I was restless. I kept thinking that if I had to face Sariel now, I would become highly emotionally unstable. On the other hand, I wanted to ask him why he didn't tell me about the bond and played me instead. I had already known that he could act cruelly, but I had never imagined that he would be cruel to me. It was only my assumption, but I guess I had finally figured out why Sariel didn't want to mark anyone…

A vampire giving blood created a bond, but what if it worked in both directions? Sariel mentioned that marking someone increases sexual desire, but what if it really was about losing control, and that was something that Sariel was really afraid of...? He deliberately used the fact that his blood bond was still working, enjoying the fact that I craved his bite-mark and the power he had over me. He wanted to be the only one in control, and he knew that leaving his mark would make him give up the total control he had. It was time to paint a true image of him, calculative and cold, the next Vampire King. A part of me wanted to hate him, while the other part wanted to proudly claim to be his possession.

It was one of those days when I missed my punching bag. I couldn't even recall the last time I had my training. At that moment, losing some sweat would definitely help me get my head straight. Besides, I had a feeling that even with extra protection from bodyguards, it wouldn't be long before I would find myself in a dangerous situation once more, and I bet that my fighting skills could still come in handy then. I hated being weak, and I had to admit that the moment I was bleeding out with those three bastards leaning over me, I was more than terrified. Of course, that wasn't the reason why I was thinking about fighting practice. A nice training session would help me keep my head out of thinking about Sariel. Somehow, I couldn't help but wonder if he left the castle for a few days so that we wouldn't meet while I still had a lot of his blood in my system. If it came out to be true, that certainly would be an argument for my pro-Sariel part of the heart.

"God… I think I would rather just confront him and get this over with! I cannot stand this pondering and guessing!" I whined, tossing on my bed.

Luckily, Martha brought me some sleeping pills. I thought of them as my only salvation. I took a nice hot shower, told myself that I was relaxed, and merrily swallowed the pill. I closed my eyes, letting the drug dissolve my restlessness.

It was still dark outside when I became thirsty. Fortunately, I wasn't craving blood, only water. My mouth was dry. I sat up on the bed and reached out my hand to take the glass from the bedside table. I took the first sip and noticed someone's dark shape on the side of my bed. I dropped the glass, giving out a silent scream, and turned on my bedside lamp.

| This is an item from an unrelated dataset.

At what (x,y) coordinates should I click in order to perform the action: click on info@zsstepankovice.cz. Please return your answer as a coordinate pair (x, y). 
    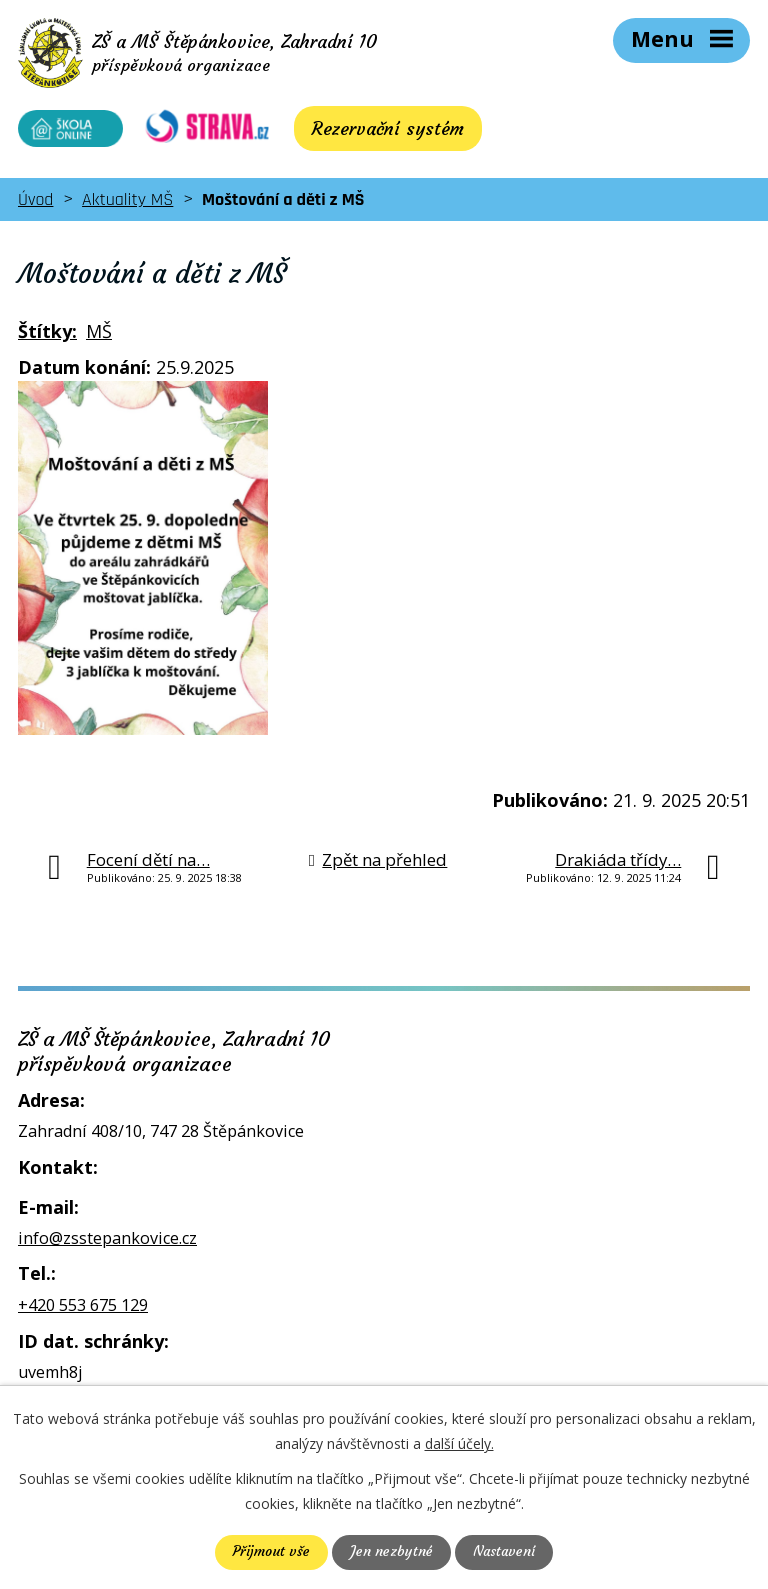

Sariel was sitting on my bed, just like he did before. As I looked at him, a sly smirk appeared on his face. I gulped. My pounding heart was an obvious sign of my growing excitement. I clenched my teeth, angry at my body's reaction.

"Mr. Gotha said that you left the castle." I gazed at him cautiously.

"I did…" He stood up and leaned over me, "but I wanted to see you as soon as I could."

I gasped, moving away from him.

"Do you really mean what you said, or are you saying the words I want to hear?" I asked nervously.

He smirked, intensifying his stare at me, "Which answer would you prefer?"

"The truth," I replied without hesitation.